А граф Нефедов вообще к ней приставал, хотя он показался мне таким… Может он ко всем пристает. И еще один охранник позвал ее на крыльцо, и они куда-то ушли вместе.
– Тот, что больше всех с нами разговаривал, он впереди стоял, такой, стриженный в веснушках весь.
– Да, я помню.
Раздумья Андрея прервало мелодичное бяньканье гонга.
– Зовут к столу.
12.
Как и любой бывший ребенок, переживший все эти «что подумают люди» и «ты меня позоришь» я долгое время считала что хорошие манеры придумали неискренние люди, для того чтобы мучить других. Но все, конечно, познается в сравнении, и эталоном для сравнивания я выбрала полярника Блохина.

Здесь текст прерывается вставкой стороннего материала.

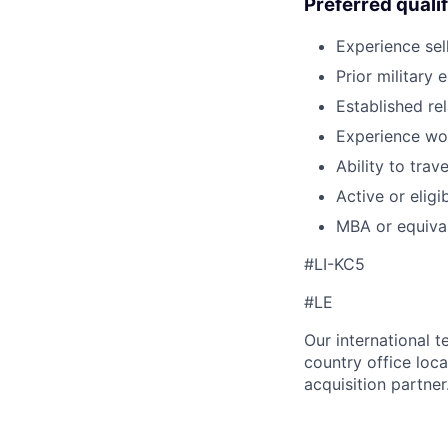
Preferred qualif
Experience sel
Prior military 
Established re
Experience wor
Ability to tra
Active or eligi
MBA or equiva
#LI-KC5
#LE
Our international 
country office loca
acquisition partner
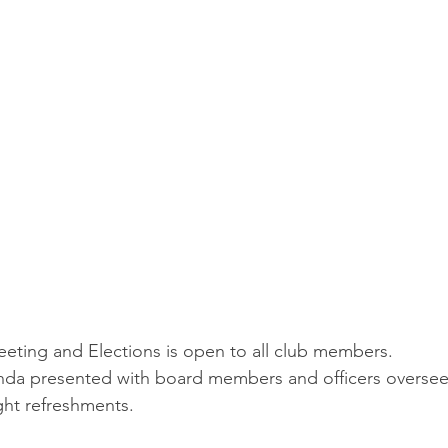
ting and Elections is open to all club members.
enda presented with board members and officers oversee
ght refreshments.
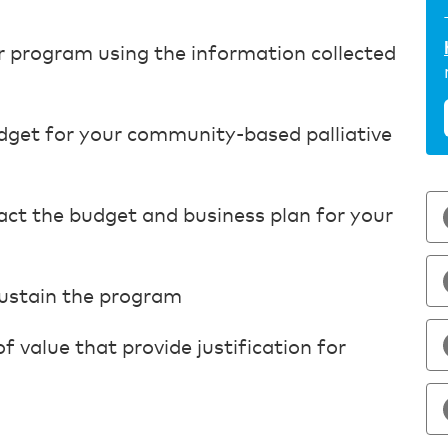
r program using the information collected
udget for your community-based palliative
pact the budget and business plan for your
sustain the program
 value that provide justification for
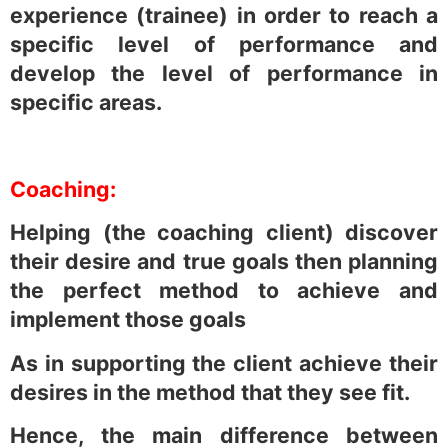
experience (trainee) in order to reach a
specific level of performance and
develop the level of performance in
specific areas.
Coaching:
Helping (the coaching client) discover
their desire and true goals then planning
the perfect method to achieve and
implement those goals
As in supporting the client achieve their
desires in the method that they see fit.
Hence, the main difference between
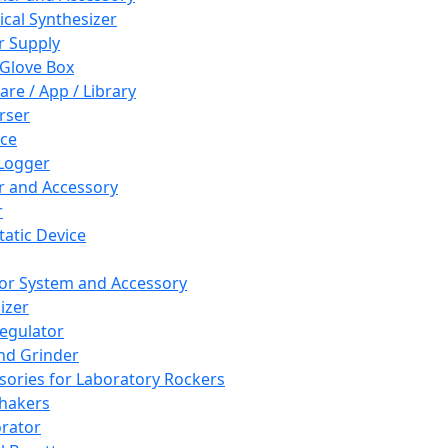
cal Synthesizer
 Supply
 Glove Box
are / App / Library
rser
ce
Logger
er and Accessory
r
tatic Device
or System and Accessory
izer
egulator
and Grinder
sories for Laboratory Rockers
hakers
rator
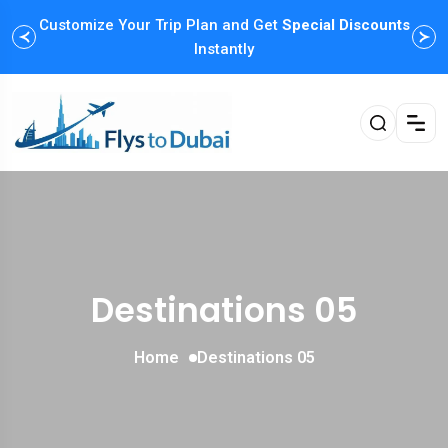
Customize Your Trip Plan and Get
Special Discounts
Instantly
Destinations 05
Home
Destinations 05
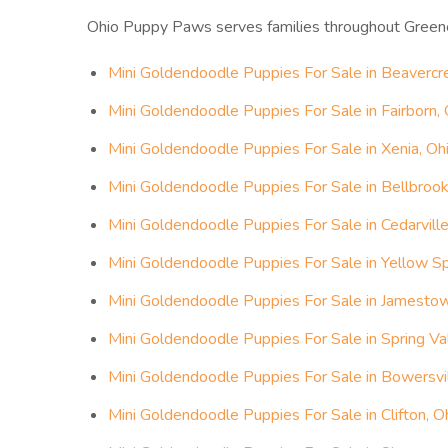
Ohio Puppy Paws serves families throughout Green
Mini Goldendoodle Puppies For Sale in Beavercr
Mini Goldendoodle Puppies For Sale in Fairborn, 
Mini Goldendoodle Puppies For Sale in Xenia, Oh
Mini Goldendoodle Puppies For Sale in Bellbrook
Mini Goldendoodle Puppies For Sale in Cedarville
Mini Goldendoodle Puppies For Sale in Yellow Sp
Mini Goldendoodle Puppies For Sale in Jamestow
Mini Goldendoodle Puppies For Sale in Spring Val
Mini Goldendoodle Puppies For Sale in Bowersvil
Mini Goldendoodle Puppies For Sale in Clifton, O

Взять любого моего приятеля или коллегу по работе и поместить в его ситуацию – ужин, общий сбор, девушка, измучившая его отказами, сидит за одним столом с толпой мужчин и напропалую любезничает то с одним то с другим… по-моему, без мордобоя не обошлось бы. И чего-то такого я от этого ужина и ожидала, но Блохин был не таков. Он, конечно, весельем не искрился, но от бесед не отказывался, был со всеми вежлив, обходителен, и мрачные взгляды на Марью почти не бросал, вообще он никак и ничем не портил окружающим жизнь. Он был воспитанный, вежливый, он был молодец.
Прочие ухажеры Марьи тоже держали себя в руках. Маврин, видимо, понимая что силы противника его превосходят, забился в тень и выходил из нее только чтобы внимать Марье и кивать ей. Граф Нефедов, напротив, весь светился, сиял и щедро оделял своим вниманием всех присутствующих дам, но и на него большое количество народа оказывало сдерживающий эффект, и наглость его имела некоторые границы.
– Позвольте сделать вам комплимент, – велеречиво покатил ко мне он, когда чаи были допиты, и вся толпа поднявшись, разгуливала по лужайке.
– Позволяю, – сказала я, и Нефедов рассмеялся своим фальшивеньким смехом.
– Не знаю, каковы ваши профессиональные способности, – произнес он с отчетливой язвительностью в голосе, – но выглядите вы великолепно. Давно я уже не видел такой непосредственной красоты.
Сомнительный, конечно это был комплимент, когда в одной фразе он успел и посомневаться в моей компетенции, и намекнул на то, что внешность это все, что у меня есть да и то, она, на его взгляд, глуповатая.
– Вы тоже не фонтан, – сказала я Нефедову.
– Не фонтан? В каком смысле? – Улыбнулся он, видимо, весьма довольный тем, что меня задел.
– В самом прямом, – сказала я, и отчалила, не имея никакого желания дальше кормить этого тролля.
Марья, тем временем, готовилась развлекать гостей пением. Горничная, не та, что звала ее на крыльцо к охраннику, а другая, молодая и круглолицая, принесла гитару с большим бантом на грифе, Марья уселась в плетеное кресло, поставила свою толстенькую ножку на специальную подставочку, и начала представление.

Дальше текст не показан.